Big tech companies are pushing everyone to use internal LLM tools, and the economics are insane. Every time an employee uses an internal LLM tool, the company pays dollars (or at least cents) to generate responses. That cost is buried in infrastructure budgets and ignored for now. But what happens when AI stops making the stock price jump? What happens when these companies are still spending 50 cents every time someone uses an internal LLM tool, but the market no longer rewards them for having AI?
We're at the Wile E Coyote moment. The coyote has run off the cliff and is still going, legs pumping in the air.
The timeline is the question nobody can answer. Some of us think Q2 2026 is the inflection point. Others argue for 2027. The real question is how long investors will keep throwing money into the fire with no return. There's reportedly about $100 billion in VC funding left worldwide this year. OpenAI has promised $1.4 trillion in data centers. OpenAI has raised about $60 billion. That's just one company, and they're already spending three times what the entire VC ecosystem could fund.
What Happened After The Dot-Com Crash
Here’s what most people forget about the post-2000 period. The crash was terrifying while it was happening, but what came after was actually worse for developers in the short term. Not only did VC funding dry up and startups fold, but a massive wave of offshoring hit at the same time.
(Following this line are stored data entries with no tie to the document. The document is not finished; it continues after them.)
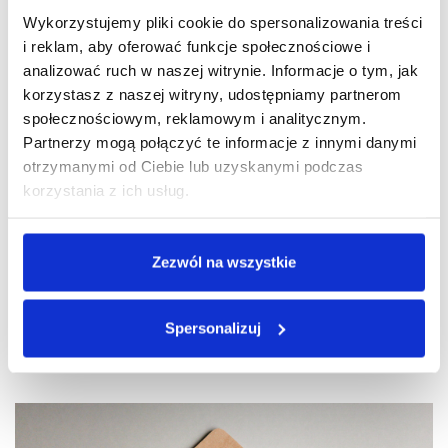
akcentuje ekskluzywność usług turystycznych
Wykorzystujemy pliki cookie do spersonalizowania treści
oferowanych przez Archaeological Paths. Wskazówka
i reklam, aby oferować funkcje społecznościowe i
kompasu z odpowiednio dobraną czcionką sugeruje,
analizować ruch w naszej witrynie. Informacje o tym, jak
że dzięki Archaeological Paths przenosimy się do
korzystasz z naszej witryny, udostępniamy partnerom
świata dotychczas niedostępnego, a wycieczka może
społecznościowym, reklamowym i analitycznym.
być niesamowitym przeżyciem. Odpowiadamy za
Partnerzy mogą połączyć te informacje z innymi danymi
otrzymanymi od Ciebie lub uzyskanymi podczas
identyfikacji wizualnej
wszystkie elementy
korzystania z ich usług.
Archaeological Paths
, czyli za to w jaki sposób
gdyńska firma, prezentuje się we wszelkich
materiałach reklamowych oraz
Zezwól na wszystkie
wizerunkowych
czyli m.in. mowa o wizytówkach,
Spersonalizuj
dokumentach firmowych oraz banerach i reklamach.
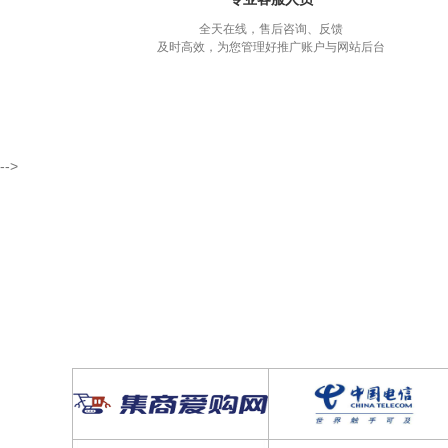
全天在线，售后咨询、反馈
及时高效，为您管理好推广账户与网站后台
-->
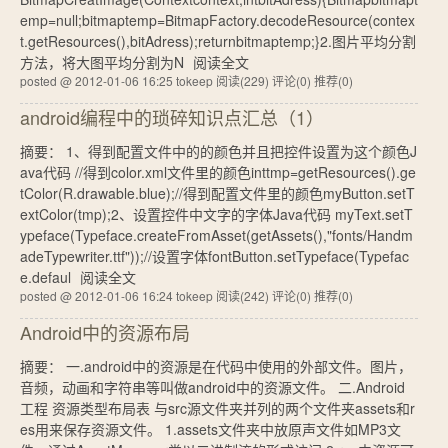
emp=null;bitmaptemp=BitmapFactory.decodeResource(contex
t.getResources(),bitAdress);returnbitmaptemp;}2.图片平均分割
方法，将大图平均分割为N
阅读全文
posted @ 2012-01-06 16:25 tokeep
阅读(229)
评论(0)
推荐(0)
android编程中的琐碎知识点汇总（1）
摘要： 1、得到配置文件中的的颜色并且把控件设置为这个颜色J
ava代码 //得到color.xml文件里的颜色inttmp=getResources().ge
tColor(R.drawable.blue);//得到配置文件里的颜色myButton.setT
extColor(tmp);2、设置控件中文字的字体Java代码 myText.setT
ypeface(Typeface.createFromAsset(getAssets(),"fonts/Handm
adeTypewriter.ttf"));//设置字体fontButton.setTypeface(Typefac
e.defaul
阅读全文
posted @ 2012-01-06 16:24 tokeep
阅读(242)
评论(0)
推荐(0)
Android中的资源布局
摘要： 一.android中的资源是在代码中使用的外部文件。图片，
音频，动画和字符串等叫做android中的资源文件。 二.Android
工程 资源类型布局表 与src源文件夹并列的两个文件夹assets和r
es用来保存资源文件。 1.assets文件夹中放原声文件如MP3文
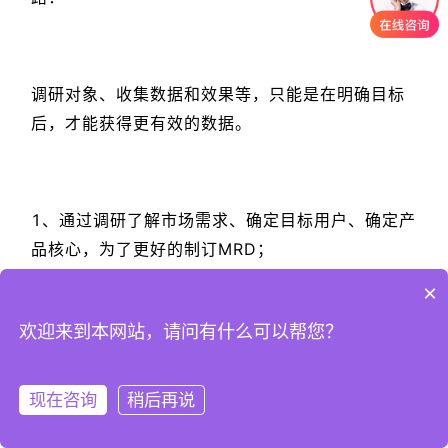
调研对象、收集数据和效果等，只能是在明确目标
后，才能获得更有效的数据。
1、通过调研了解市场需求、确定目标用户、确定产
品核心，为了更好的制订MRD；
×
欢迎来到本网站，请问有什么可以帮您？
2、为领导在会议上的言论提供论据；
现在咨询
稍后再说
注册
登录
3、提高产品的销售决策质量、解决存在于产品销售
Companies that survived the crash looked for ways to cut costs, and moving development overseas was the obvious choice.
For a couple of years, it felt like software development jobs in the US were just gone. Companies were closing positions because the money had dried up, and the positions that did exist were being moved to offshore vendors. It was a double hit that made the job market brutal. Many developers left the field entirely during this period.
But then something interesting happened. The offshore code started coming back. It turned out that, for various reasons (immature foreign firms, communication barriers, high turnover at overseas providers), the code quality wasn’t up to par. US companies were getting deliverables that didn’t meet requirements, had serious bugs, or couldn’t be maintained. They needed developers to clean up the mess.
Some of us made substantial money on those cleanup projects. The offshore experiment had failed not because the developers overseas were incompetent, but because the model of shipping requirements across twelve time zones and expecting production-quality code back was fundamentally flawed. Complex software needs context, communication, and iteration. You can’t offshore that effectively when the cost savings depend on minimal interaction.